| name | ui-ux-engineer |
| description | Review, improve, and engineer UI/UX quality in any framework. Covers visual hierarchy, interaction quality, accessibility, validation, error states, empty states, and design heuristics. Use when reviewing or improving the user experience of an interface, regardless of the underlying technology. |
UI/UX Engineer
Overview
Use this skill to review and improve the user experience of any interface.
This skill is framework-agnostic and focuses on design quality, interaction logic, and usability.
It applies equally to desktop, web, and mobile surfaces.
Workflow
- Detect project shape.
- New or greenfield UI: establish the user goal and primary flow first, choose a
window posture or page layout, and defer visual polish until the interaction
structure is sound.
- Improving an existing interface: read the existing surface first, identify the
main friction points across hierarchy, interaction quality, and state coverage,
then scope changes by user impact.
- Read
references/project_workflow.md for both paths.
- Classify the UX task and route it.
- Read
references/task_selection.md when the request is underspecified
or several UX framings fit.
- Consult
references/topic_index.md to route the problem to the UX task,
default approach, common failure modes, audit fixtures, and the best local book.
- Determine what the user is trying to accomplish and what states must be handled: loading, empty, valid,
invalid, busy, success, and failure.
- Identify the main workflow path and any secondary paths.
- Review visual hierarchy and layout.
- Make visual hierarchy obvious with spacing, grouping, alignment, and restrained emphasis.
- Keep forms short, labels explicit, and primary actions visually dominant.
- Check that the screen communicates its purpose in three seconds.
- Check that the main action is obvious and visually dominant.
- Read
references/ui_ux_review.md for the full review checklist covering hierarchy, interaction quality, validation, state coverage, and accessibility.
- Review interaction quality.
- Give immediate feedback for user actions.
- Prevent errors before showing errors.
- Keep destructive actions explicit and reversible when practical.
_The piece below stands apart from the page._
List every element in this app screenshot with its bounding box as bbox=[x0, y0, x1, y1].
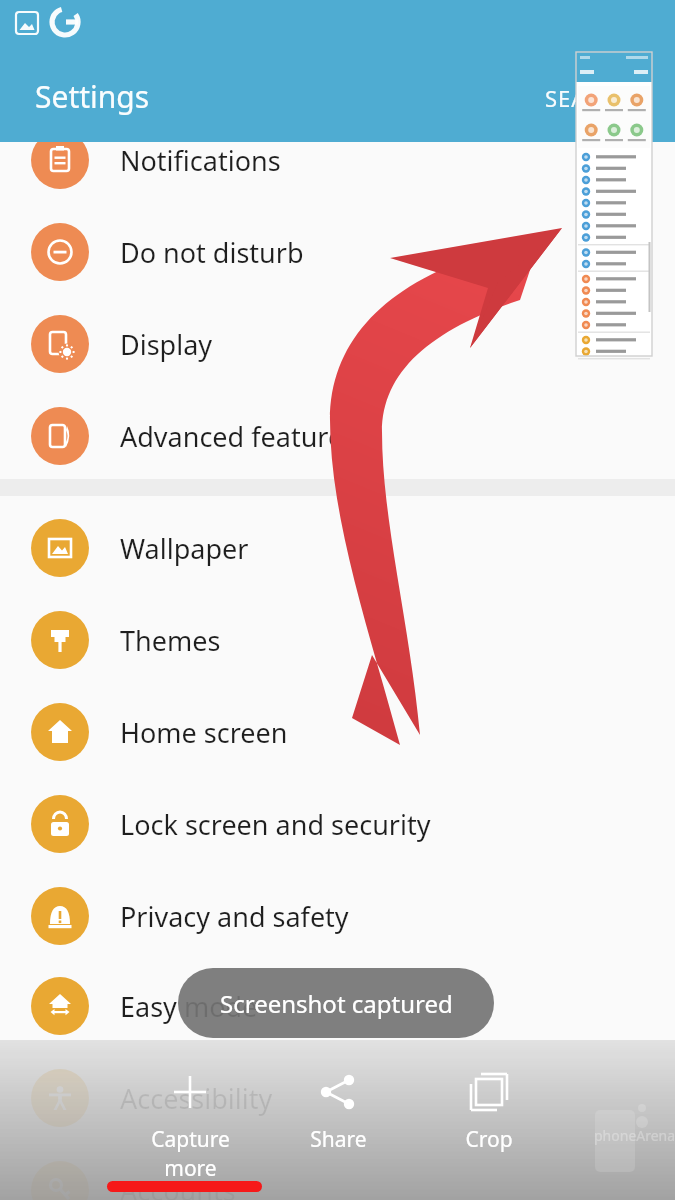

- Support keyboard flow, sensible tab order, and accessible names or tooltips where needed.
- Check whether busy work has been removed from the user's path.
- Review edge states and audit for completeness.
- Check whether edge states (empty, error, loading, offline) look intentional rather than broken.
- Verify that validation messages are clear and actionable.
- Verify that error recovery paths exist.
- Read
references/testing_and_oracles.md for the state matrix
fixture corpus, oracle checklists, and inspectable artifact formats.
- Reference design heuristics when needed.
- Read
references/design_books.md when you need durable design heuristics, typography guidance, grid and layout thinking, or design-system perspective.
- Reach for these books when they match the problem:
- "Refactoring UI" for visual hierarchy, spacing, typography, color, and component polish.
- "Practical UI" for logic-driven accessibility, interaction, and usability rules.
- "About Face" for flow, task structure, dialog behavior, and interaction model decisions.
Implementation defaults
Quality bar
- Favor clarity over decoration.
- Avoid cramped layouts, unlabeled icons, ambiguous submit buttons, and dialogs that ask questions without context.
- UI decisions should be defensible in terms of user goals, not personal taste.
Output expectations
When using this skill, aim to produce:
- Specific, actionable feedback tied to user goals and usability principles.
- A short explanation of key UX decisions when the change is non-obvious.
- Recommendations grounded in the reference materials rather than subjective opinion.